Base models versus customized models
The nice thing about LLMs is that they have been trained and ready to use. As we saw in the previous section, training an LLM requires great investment in hardware (GPUs or TPUs) and it might last for months, and these two factors might mean it is not feasible for individuals and small businesses.
Luckily, pre-trained LLMs are generalized enough to be applicable to various tasks, so they can be consumed without further tuning directly via their REST API (we will dive deeper into model consumption in the next chapters).
Nevertheless, there might be scenarios where a general-purpose LLM is not enough, since it lacks domain-specific knowledge or doesn’t conform to a particular style and taxonomy of communication. If this is the case, you might want to customize your model.
How to customize your model
There are three main ways to customize your model:
- Extending non-parametric knowledge: This allows the model to access external sources of information to integrate its parametric knowledge while responding to the user’s query.
Definition
LLMs exhibit two types of knowledge: parametric and non-parametric. The parametric knowledge is the one embedded in the LLM’s parameters, deriving from the unlabeled text corpora during the training phase. On the other hand, non-parametric knowledge is the one we can “attach” to the model via embedded documentation. Non-parametric knowledge doesn’t change the structure of the model, but rather, allows it to navigate through external documentation to be used as relevant context to answer the user’s query.
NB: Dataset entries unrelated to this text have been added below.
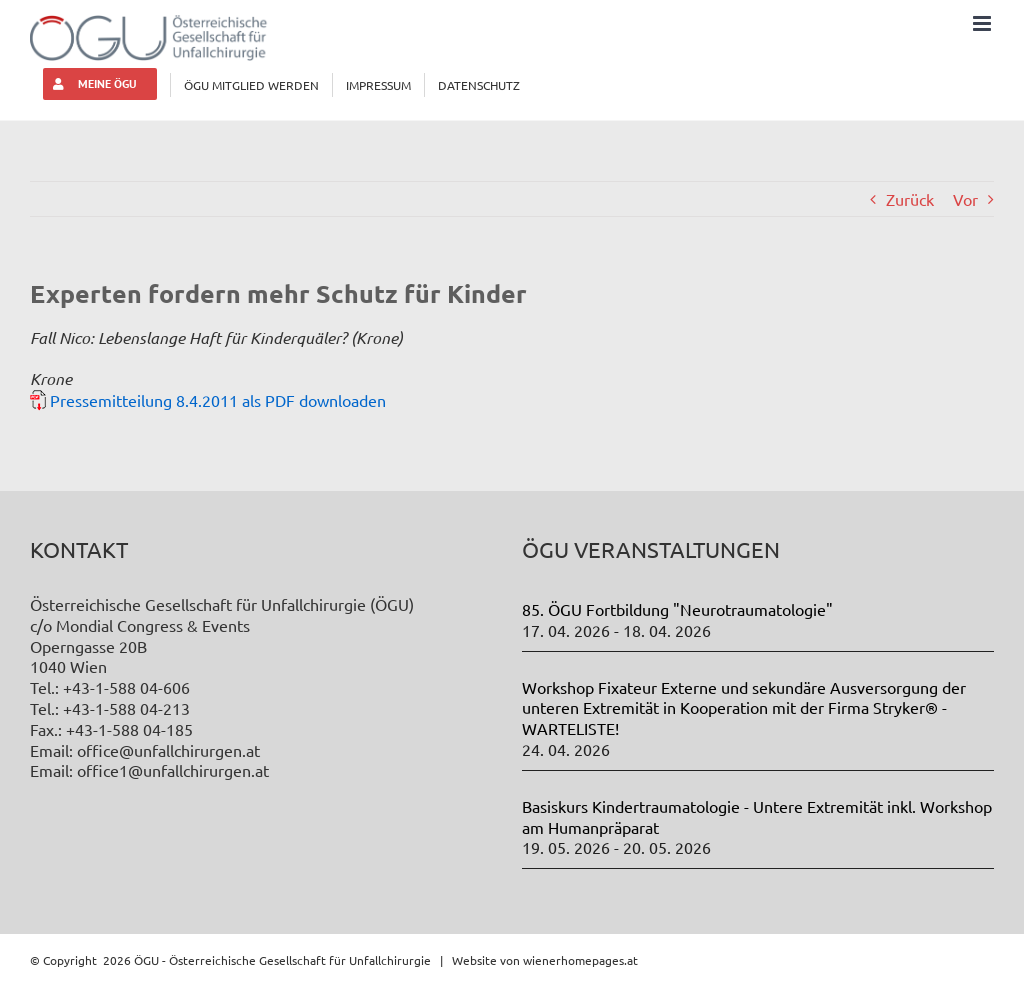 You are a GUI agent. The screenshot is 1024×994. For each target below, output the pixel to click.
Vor (965, 199)
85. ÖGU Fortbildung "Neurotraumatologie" (677, 609)
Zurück (910, 199)
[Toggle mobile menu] (983, 23)
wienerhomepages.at (580, 960) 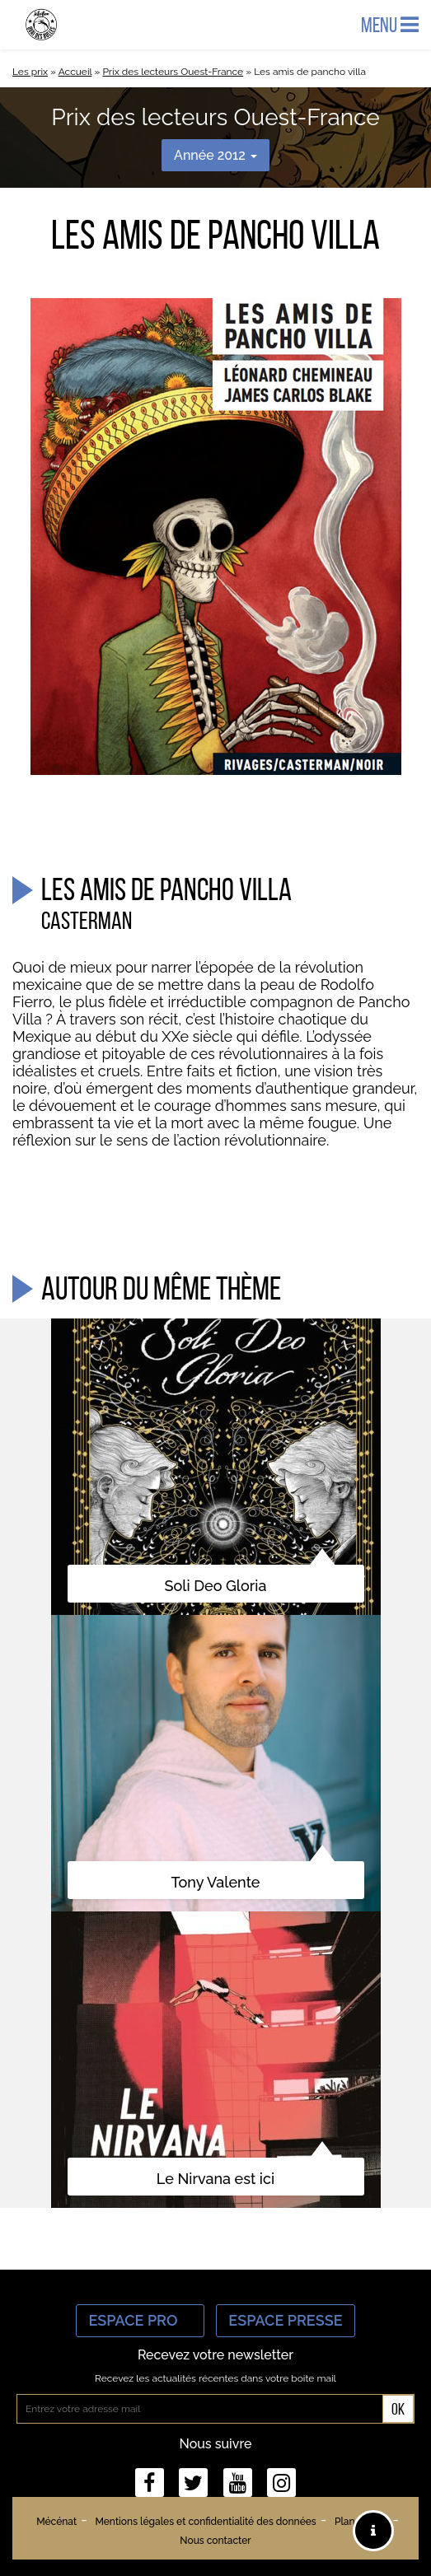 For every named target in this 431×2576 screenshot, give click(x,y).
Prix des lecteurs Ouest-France (172, 71)
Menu (390, 24)
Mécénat (56, 2521)
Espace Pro (140, 2320)
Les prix (30, 71)
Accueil (75, 71)
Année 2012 (215, 155) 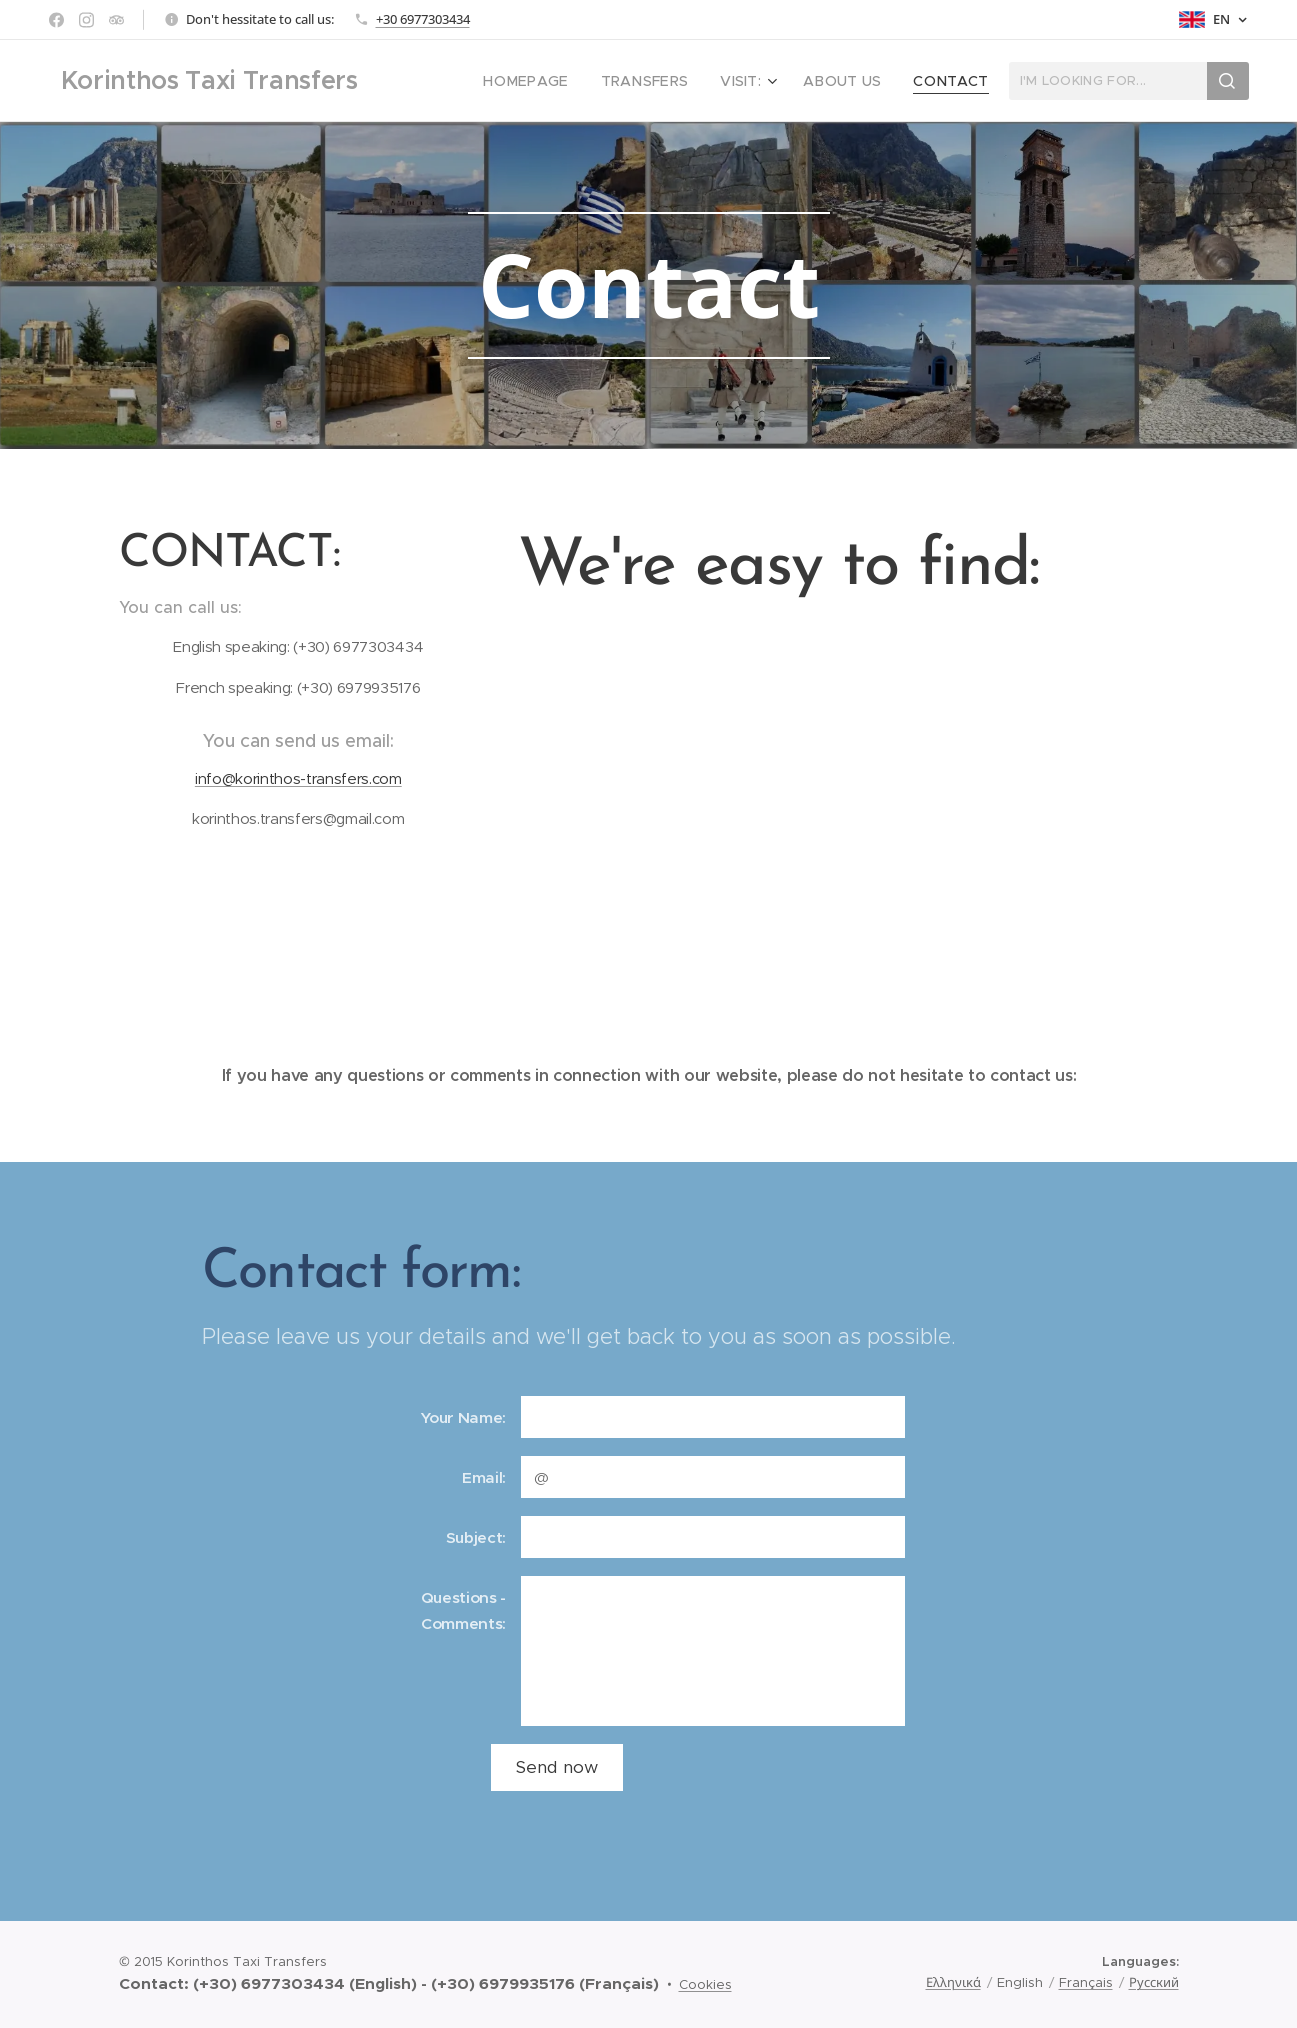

This might involve connecting the model to web sources (like Wikipedia) or internal documentation with domain-specific knowledge. The connection of the LLM to external sources is called a plug-in, and we will be discussing it more deeply in the hands-on section of this book.
- Few-shot learning: In this type of model customization, the LLM is given a metaprompt with a small number of examples (typically between 3 and 5) of each new task it is asked to perform. The model must use its prior knowledge to generalize from these examples to perform the task.
Definition
A metaprompt is a message or instruction that can be used to improve the performance of LLMs on new tasks with a few examples.
- Fine tuning: The fine-tuning process involves using smaller, task-specific datasets to customize the foundation models for particular applications.
This approach differs from the first ones because, with fine-tuning, the parameters of the pre-trained model are altered and optimized toward the specific task. This is done by training the model on a smaller labeled dataset that is specific to the new task. The key idea behind fine-tuning is to leverage the knowledge learned from the pre-trained model and fine-tune it to the new task, rather than training a model from scratch.
Figure 1.12: Illustration of the process of fine-tuning
In the preceding figure, you can see a schema on how fine-tuning works on OpenAI pre-built models. The idea is that you have available a pre-trained model with general-purpose weights or parameters. Then, you feed your model with custom data, typically in the form of “key-value” prompts and completions:
{"prompt": "<prompt text>", "completion": "<ideal generated text>"}
{"prompt": "<prompt text>", "completion": "<ideal generated text>"}
{"prompt": "<prompt text>", "completion": "<ideal generated text>"}
...
Once the training is done, you will have a customized model that is particularly performant for a given task, for example, the classification of your company’s documentation.
The nice thing about fine-tuning is that you can make pre-built models tailored to your use cases, without the need to retrain them from scratch, yet leveraging smaller training datasets and hence less training time and compute. At the same time, the model keeps its generative power and accuracy learned via the original training, the one that occurred to the massive dataset.
In Chapter 11, Fine-Tuning Large Language Models, we will focus on fine-tuning your model in Python so that you can test it for your own task.
On top of the above techniques (which you can also combine among each other), there is a fourth one, which is the most “drastic.” It consists of training an LLM from scratch, which you might want to either build on your own or initialize from a pre-built architecture. We will see how to approach this technique in the final chapters.